The cloud video conferencing solution VideoMeet by Deutsche Telekom in corporation with Blue Jeans Network is now confirmed to be discontinued by end of the year. The decision was first published by the German  expert magazine “Telecom Handel” in an online article yesterday by Waltraud Ritzer.

What is VideoMeet?

The solution was designed to bring different types of video conferencing devices and software clients together with Blue Jeans cloud technology. The VideoMeet solution was first introduced in June 2011 and has seen strong marketing campaigns. In addition to the virtual MCU and the interop between systems of many different vendors, Blue Jeans technology was first to natively bridge Skype participants into professional video conferences. In 2012 more compatibility features were announces such as the integration into Microsoft Lync or using the service directly out of the Browser with WebRTC.

What’s next?

Starting from January current users can switch to a new model by Deutsche Telekom, which is yet to be announced, or get the service directly from Blue Jeans. Spokesperson Marion Kessing says that unlike the cloud solution VideoMeet, Immersive Telepresence and other video conferencing options of Deutsche Telekom will be extended.
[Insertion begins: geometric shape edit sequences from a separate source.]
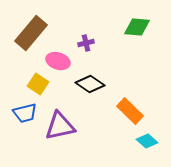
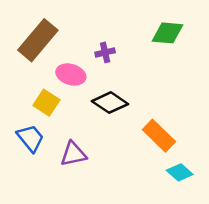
blue trapezoid: (25, 113) -> (30, 138), turned -115
purple triangle: (60, 126) -> (73, 154), size x0.7

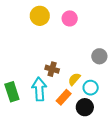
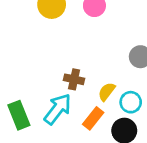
cyan arrow: (39, 89) -> (58, 109), turned 45

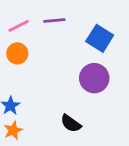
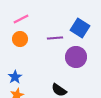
purple line: (54, 20) -> (55, 38), moved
Next to the user base this also hits redistribution partners as they will have to find an alternative cloud video conferencing solution for their clients and integrate it into their service portfolio before January. Seeing the increasing demand for cloud video conferencing a complete removal of the service is unlikely.

Cloud video conferencing alternatives?

Users and redistributors alike might now be interested in alternatives such as examples that can be found on our recent cloud video conferencing solution comparison. In addition to that of course like always we would love to hear your opinion and the experiences you have made.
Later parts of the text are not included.